Input for this task below:

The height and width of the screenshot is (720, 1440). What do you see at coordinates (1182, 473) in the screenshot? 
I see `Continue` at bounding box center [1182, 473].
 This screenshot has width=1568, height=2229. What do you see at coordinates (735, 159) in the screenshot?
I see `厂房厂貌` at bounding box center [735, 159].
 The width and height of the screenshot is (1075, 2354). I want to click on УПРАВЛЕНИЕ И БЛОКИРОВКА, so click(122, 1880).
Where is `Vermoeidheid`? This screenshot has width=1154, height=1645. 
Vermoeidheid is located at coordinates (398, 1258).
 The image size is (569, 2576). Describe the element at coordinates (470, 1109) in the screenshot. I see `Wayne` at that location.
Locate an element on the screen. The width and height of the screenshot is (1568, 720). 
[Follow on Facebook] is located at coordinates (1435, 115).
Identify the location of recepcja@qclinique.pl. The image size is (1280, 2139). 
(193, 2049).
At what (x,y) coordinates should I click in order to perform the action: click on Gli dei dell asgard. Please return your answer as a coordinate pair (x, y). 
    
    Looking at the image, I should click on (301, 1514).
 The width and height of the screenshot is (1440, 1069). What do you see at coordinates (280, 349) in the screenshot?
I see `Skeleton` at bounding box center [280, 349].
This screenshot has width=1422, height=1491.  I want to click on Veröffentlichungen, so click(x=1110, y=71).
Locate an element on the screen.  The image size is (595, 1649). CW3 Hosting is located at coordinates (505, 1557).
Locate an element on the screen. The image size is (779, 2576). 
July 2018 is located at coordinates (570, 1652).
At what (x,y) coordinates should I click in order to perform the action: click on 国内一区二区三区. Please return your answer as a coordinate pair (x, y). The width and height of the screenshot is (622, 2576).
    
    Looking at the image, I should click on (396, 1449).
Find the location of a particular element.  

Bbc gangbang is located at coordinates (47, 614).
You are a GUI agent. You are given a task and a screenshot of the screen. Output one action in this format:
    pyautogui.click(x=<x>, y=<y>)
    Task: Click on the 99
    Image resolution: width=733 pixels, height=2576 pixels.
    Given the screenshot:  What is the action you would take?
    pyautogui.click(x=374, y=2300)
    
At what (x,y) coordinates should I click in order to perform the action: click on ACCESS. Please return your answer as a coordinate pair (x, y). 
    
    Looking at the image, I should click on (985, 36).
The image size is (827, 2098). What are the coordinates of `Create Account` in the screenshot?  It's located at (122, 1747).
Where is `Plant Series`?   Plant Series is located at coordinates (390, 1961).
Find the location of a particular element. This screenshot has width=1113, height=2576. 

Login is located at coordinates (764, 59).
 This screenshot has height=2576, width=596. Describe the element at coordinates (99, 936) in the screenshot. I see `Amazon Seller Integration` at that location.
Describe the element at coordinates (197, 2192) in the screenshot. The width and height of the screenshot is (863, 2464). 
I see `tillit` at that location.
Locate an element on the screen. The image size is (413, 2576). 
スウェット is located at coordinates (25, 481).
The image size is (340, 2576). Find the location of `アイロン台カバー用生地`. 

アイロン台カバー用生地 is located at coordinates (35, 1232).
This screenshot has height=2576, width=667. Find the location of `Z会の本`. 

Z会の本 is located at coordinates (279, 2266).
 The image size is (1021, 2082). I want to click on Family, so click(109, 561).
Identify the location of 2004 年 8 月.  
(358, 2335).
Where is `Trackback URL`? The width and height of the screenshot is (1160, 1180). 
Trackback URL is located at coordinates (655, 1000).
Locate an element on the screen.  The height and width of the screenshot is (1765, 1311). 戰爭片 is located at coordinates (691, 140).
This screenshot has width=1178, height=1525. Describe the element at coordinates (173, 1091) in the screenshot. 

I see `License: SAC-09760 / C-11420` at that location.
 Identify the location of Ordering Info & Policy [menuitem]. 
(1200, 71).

End of Input for this task.

> _Brief_:
Every record shown above should appear again in your answer, unchanged.

> _Reply_:
The height and width of the screenshot is (720, 1440). What do you see at coordinates (1182, 473) in the screenshot? 
I see `Continue` at bounding box center [1182, 473].
 This screenshot has width=1568, height=2229. What do you see at coordinates (735, 159) in the screenshot?
I see `厂房厂貌` at bounding box center [735, 159].
 The width and height of the screenshot is (1075, 2354). I want to click on УПРАВЛЕНИЕ И БЛОКИРОВКА, so click(122, 1880).
Where is `Vermoeidheid`? This screenshot has width=1154, height=1645. 
Vermoeidheid is located at coordinates (398, 1258).
 The image size is (569, 2576). Describe the element at coordinates (470, 1109) in the screenshot. I see `Wayne` at that location.
Locate an element on the screen. The width and height of the screenshot is (1568, 720). 
[Follow on Facebook] is located at coordinates (1435, 115).
Identify the location of recepcja@qclinique.pl. The image size is (1280, 2139). 
(193, 2049).
At what (x,y) coordinates should I click in order to perform the action: click on Gli dei dell asgard. Please return your answer as a coordinate pair (x, y). 
    
    Looking at the image, I should click on (301, 1514).
 The width and height of the screenshot is (1440, 1069). What do you see at coordinates (280, 349) in the screenshot?
I see `Skeleton` at bounding box center [280, 349].
This screenshot has width=1422, height=1491.  I want to click on Veröffentlichungen, so click(x=1110, y=71).
Locate an element on the screen.  The image size is (595, 1649). CW3 Hosting is located at coordinates (505, 1557).
Locate an element on the screen. The image size is (779, 2576). 
July 2018 is located at coordinates (570, 1652).
At what (x,y) coordinates should I click in order to perform the action: click on 国内一区二区三区. Please return your answer as a coordinate pair (x, y). The width and height of the screenshot is (622, 2576).
    
    Looking at the image, I should click on (396, 1449).
Find the location of a particular element.  

Bbc gangbang is located at coordinates (47, 614).
You are a GUI agent. You are given a task and a screenshot of the screen. Output one action in this format:
    pyautogui.click(x=<x>, y=<y>)
    Task: Click on the 99
    Image resolution: width=733 pixels, height=2576 pixels.
    Given the screenshot:  What is the action you would take?
    pyautogui.click(x=374, y=2300)
    
At what (x,y) coordinates should I click in order to perform the action: click on ACCESS. Please return your answer as a coordinate pair (x, y). 
    
    Looking at the image, I should click on (985, 36).
The image size is (827, 2098). What are the coordinates of `Create Account` in the screenshot?  It's located at (122, 1747).
Where is `Plant Series`?   Plant Series is located at coordinates (390, 1961).
Find the location of a particular element. This screenshot has width=1113, height=2576. 

Login is located at coordinates (764, 59).
 This screenshot has height=2576, width=596. Describe the element at coordinates (99, 936) in the screenshot. I see `Amazon Seller Integration` at that location.
Describe the element at coordinates (197, 2192) in the screenshot. The width and height of the screenshot is (863, 2464). 
I see `tillit` at that location.
Locate an element on the screen. The image size is (413, 2576). 
スウェット is located at coordinates (25, 481).
The image size is (340, 2576). Find the location of `アイロン台カバー用生地`. 

アイロン台カバー用生地 is located at coordinates (35, 1232).
This screenshot has height=2576, width=667. Find the location of `Z会の本`. 

Z会の本 is located at coordinates (279, 2266).
 The image size is (1021, 2082). I want to click on Family, so click(109, 561).
Identify the location of 2004 年 8 月.  
(358, 2335).
Where is `Trackback URL`? The width and height of the screenshot is (1160, 1180). 
Trackback URL is located at coordinates (655, 1000).
Locate an element on the screen.  The height and width of the screenshot is (1765, 1311). 戰爭片 is located at coordinates (691, 140).
This screenshot has width=1178, height=1525. Describe the element at coordinates (173, 1091) in the screenshot. 

I see `License: SAC-09760 / C-11420` at that location.
 Identify the location of Ordering Info & Policy [menuitem]. 
(1200, 71).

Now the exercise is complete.